How Quantization Benchmark Works
Comparing float32, float16, and int8 in the browser
Quantization Benchmark runs one TensorFlow.js model at different numeric precisions. It measures average inference time, estimated weight memory footprint, and how much output confidence shifts relative to a float32 baseline.
1) One model, three precision modes
The experiment initializes a single convolutional model architecture and reuses it for each benchmark pass. For float32, weights are used as-is. For float16 and int8, each weight tensor is quantized and then loaded into an identical model clone.
for (const mode of ["float32", "float16", "int8"] as const) {
const result = await runModeBenchmark(baseModel, inputTensor, mode);
orderedResults.push(result);
}2) Float16 simulation
Float16 keeps the same dynamic range idea as float32 but with fewer mantissa bits. The benchmark rounds each weight value to half-precision granularity, then stores it back as float32 for browser execution.
const exponent = Math.floor(Math.log2(clamped));
const normalized = clamped / 2 ** exponent;
const mantissa = Math.round((normalized - 1) * 1024) / 1024;
return sign * (1 + mantissa) * 2 ** exponent;3) Int8 affine quantization
Int8 maps continuous weight values into 256 discrete buckets. The benchmark computes a scale from max absolute value, quantizes into [-128, 127], then dequantizes back to float values before inference.
const scale = maxAbs === 0 ? 1 : maxAbs / 127;
const q = Math.max(-128, Math.min(127, Math.round(value / scale)));
const dequantized = q * scale;4) Measuring speed, memory, and quality
Speed is measured as average milliseconds across repeated inference passes. Memory is estimated from parameter count and bytes per precision (4, 2, or 1). Quality is reported as top-1 agreement and confidence drift versus float32.

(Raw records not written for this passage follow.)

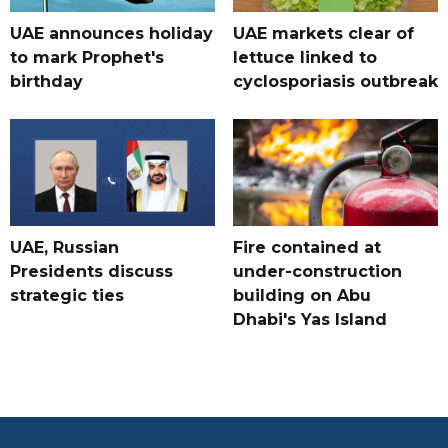
UAE announces holiday
UAE markets clear of
to mark Prophet's
lettuce linked to
birthday
cyclosporiasis outbreak
UAE, Russian
Fire contained at
Presidents discuss
under-construction
strategic ties
building on Abu
Dhabi's Yas Island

const memoryBytes = parameterCount * bytesForMode(mode);
const top1Agreement = sameTop1 ? 100 : 0;
const confidenceDrift = Math.abs(topPredictionProb - baselineProb);Mission Debrief
Lower precision reduces model memory requirements.
Speed gains depend on backend and hardware support.
Quantization introduces rounding error that may shift confidence or top labels.